India’s Ministry of Environment, Forest and Climate Change has moved the country’s food-contact packaging market onto a steeper recycled-content trajectory, with 40% recycled content now required in food-grade PET packaging from 1 April 2026. The new threshold applies to the 2026–27 period and raises the compliance bar for brand owners, bottlers, converters, and recyclers working in rigid food and beverage packaging.

The latest step follows the 30% recycled-content requirement that applied in 2025–26 and keeps India on a path of annual increases toward 60% by 2028–29. The framework also allows companies to carry forward shortfalls from the earlier target for up to three years, although at least one-third of the outstanding obligation must be recovered each year.

That combination of higher minimum content and structured carry-forward rules turns recycled PET procurement into a live operational issue rather than a medium-term sustainability objective. Packaging buyers now have to secure material availability, validate food-contact compliance, and align pack specifications with a market that is scaling quickly but remains sensitive to capacity, quality, and pricing shifts.

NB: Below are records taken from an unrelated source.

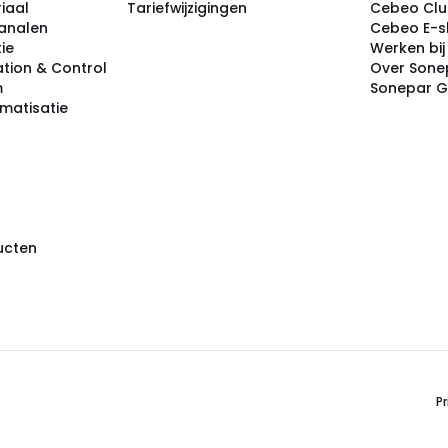
iaal
Tariefwijzigingen
Cebeo Cl
analen
Cebeo E-
tie
Werken bi
tion & Control
Over Sone
m
Sonepar 
omatisatie
ducten
Pr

The rule change comes shortly after additional food-grade rPET capacity was authorised in India, giving the market more domestic supply as producers work toward the higher threshold. Industry estimates published alongside the change point to several lakh tonnes of installed or authorised recycling capacity, helping to ease part of the pressure that would otherwise fall on imported resin and virgin PET purchasing.

For food manufacturers using bottles and other rigid PET formats, the immediate question is no longer whether recycled content targets are coming, but how quickly procurement, technical qualification, and labelling systems can be aligned with the new requirement.